## YOUR TASK
Beginning with the line that includes "Irish Lions vs" and ending with the last line, print the records exactly, leaving every picture out.

## THE RECORDS
☆ ☆ ☆ ☆ ☆

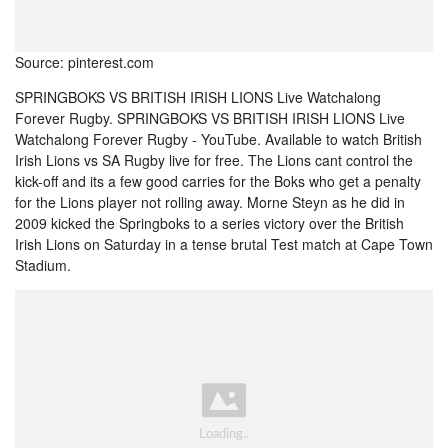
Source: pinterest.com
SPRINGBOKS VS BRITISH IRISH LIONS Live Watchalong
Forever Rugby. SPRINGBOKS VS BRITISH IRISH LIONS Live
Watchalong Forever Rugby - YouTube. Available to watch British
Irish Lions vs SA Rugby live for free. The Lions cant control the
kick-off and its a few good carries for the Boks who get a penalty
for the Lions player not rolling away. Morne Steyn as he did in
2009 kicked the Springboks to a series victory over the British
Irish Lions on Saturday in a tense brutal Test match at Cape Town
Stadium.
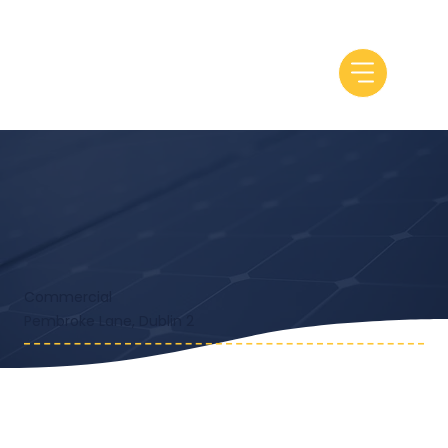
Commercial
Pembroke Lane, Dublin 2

☆ ☆ ☆ ☆ ☆

## ANSWER BELOW
Irish Lions vs SA Rugby live for free. The Lions cant control the
kick-off and its a few good carries for the Boks who get a penalty
for the Lions player not rolling away. Morne Steyn as he did in
2009 kicked the Springboks to a series victory over the British
Irish Lions on Saturday in a tense brutal Test match at Cape Town
Stadium.
Commercial
Pembroke Lane, Dublin 2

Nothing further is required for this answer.